Non è così per tutti, anche perché non sono pochi i malati psichiatrici per i quali la ricucitura è assai più complicata e talvolta impossibile, ma come progettare una rieducazione umana di questa malattia del delitto? In molti carceri ci sono tante iniziative di riabilitazione attraverso i più svariati sentieri, quali il lavoro interno che costituisce la forma più efficace di “risurrezione”, ma non sempre è facile costituire una gestione organizzata e duratura. Altra modalità di ricupero è la scuola per i più giovani che possono anche ad arrivare ad una laurea, grazie ad insegnanti che prestano la propria opera gratuitamente e questi non si trovano facilmente. Ci sono anche forme di socializzazione guidate da un dottore o da un psicologo o da un educatore, all’interno di un carcere, ma il tempo in cui restano in cella con altri detenuti, i rumori dell’acqua, le grida delle persone, gli interventi dei secondini e altro, non permettono un tempo di raccoglimento o di una distesa conversazione con qualche persona qualificata.
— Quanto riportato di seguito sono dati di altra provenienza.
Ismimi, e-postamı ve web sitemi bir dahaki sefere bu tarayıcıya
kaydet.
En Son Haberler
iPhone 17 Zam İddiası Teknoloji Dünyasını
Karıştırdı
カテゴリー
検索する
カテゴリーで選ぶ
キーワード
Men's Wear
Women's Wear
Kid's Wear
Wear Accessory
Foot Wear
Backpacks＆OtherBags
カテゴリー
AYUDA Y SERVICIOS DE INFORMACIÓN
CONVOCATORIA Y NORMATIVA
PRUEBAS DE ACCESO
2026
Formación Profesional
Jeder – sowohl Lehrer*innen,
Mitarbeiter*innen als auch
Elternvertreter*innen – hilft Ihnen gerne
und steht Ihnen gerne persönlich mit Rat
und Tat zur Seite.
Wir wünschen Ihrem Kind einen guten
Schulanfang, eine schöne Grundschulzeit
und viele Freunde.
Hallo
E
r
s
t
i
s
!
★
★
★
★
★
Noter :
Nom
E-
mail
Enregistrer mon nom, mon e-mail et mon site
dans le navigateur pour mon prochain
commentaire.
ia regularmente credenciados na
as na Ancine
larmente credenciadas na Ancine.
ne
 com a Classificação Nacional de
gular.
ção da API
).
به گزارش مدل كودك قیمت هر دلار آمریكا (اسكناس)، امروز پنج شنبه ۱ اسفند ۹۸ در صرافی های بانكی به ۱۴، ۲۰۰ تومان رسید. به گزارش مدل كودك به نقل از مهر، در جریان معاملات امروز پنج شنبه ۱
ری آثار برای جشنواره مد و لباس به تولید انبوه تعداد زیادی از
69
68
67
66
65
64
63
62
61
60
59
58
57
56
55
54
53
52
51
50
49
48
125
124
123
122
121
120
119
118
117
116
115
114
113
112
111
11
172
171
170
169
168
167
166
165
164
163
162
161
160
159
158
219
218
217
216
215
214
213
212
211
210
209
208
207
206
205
Quello che meraviglia è quello che, dopo tanti secoli, non siamo ancora riusciti a pensare a strutture idonee per la riabilitazione degli individui, anziché puntare sull’afflizione per l’espiazione della pena. Non credo che ci sia una correlazione tra il castigo ed il fatto commesso, main mezzo ci sta una umanità che deve essere educata con metodi intelligenti, anche se talvolta pesanti, ma pur sempre ricostitutivi dell’essere umano.

Occorre rinnovare complessi edificabili con concezioni diverse, aperte al respiro dell’uomo; inventare situazioni culturali nuove, in particolare, per chi deve passare tutta la vita in carcere; suscitare e dirigere relazioni umane onorevoli, che aiutano a scoprire le dimensioni dell’uomo in un reciproco rispetto; sostenere qualsiasi iniziativa per la promozione e la dignità dei valori umani.

Certo è che, se non tutti, ma molti, educassero i propri figli ad una sana crescita in “età e sapienza” il carcere non sarebbero sovraffollato di gente, come anime perse in un inferno, dove una buona medicina può essere quella di un condannato all’ergastolo, Danner Darcleight che vive in America, il quale ha scritto nel suo diario “le confessioni di un detenuto per omicidio: la noia quotidiana tra manette, violenze e libri:” nella vita dietro alle sbarre solo l’amore mi ha salvato”.